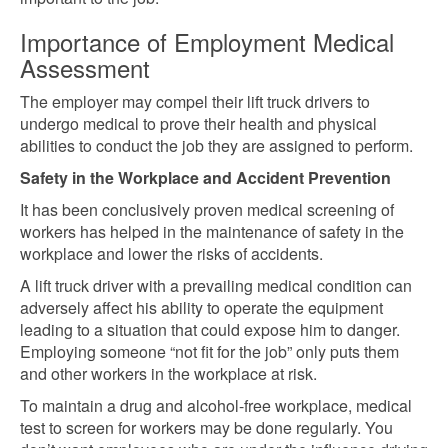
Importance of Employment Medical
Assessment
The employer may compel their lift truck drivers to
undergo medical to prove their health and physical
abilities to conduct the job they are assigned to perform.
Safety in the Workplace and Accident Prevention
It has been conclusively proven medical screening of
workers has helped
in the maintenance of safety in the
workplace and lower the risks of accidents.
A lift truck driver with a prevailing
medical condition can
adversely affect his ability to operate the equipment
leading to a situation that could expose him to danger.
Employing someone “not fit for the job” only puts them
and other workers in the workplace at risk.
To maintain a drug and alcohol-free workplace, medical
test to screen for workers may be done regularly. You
++++++
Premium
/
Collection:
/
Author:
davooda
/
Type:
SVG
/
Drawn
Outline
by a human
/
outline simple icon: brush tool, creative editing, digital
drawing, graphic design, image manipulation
++++++
- _Requirement_
Across the listing above, find all lines where the word "lift" is present and copy them.

- _Expected answer_
The employer may compel their lift truck drivers to
A lift truck driver with a prevailing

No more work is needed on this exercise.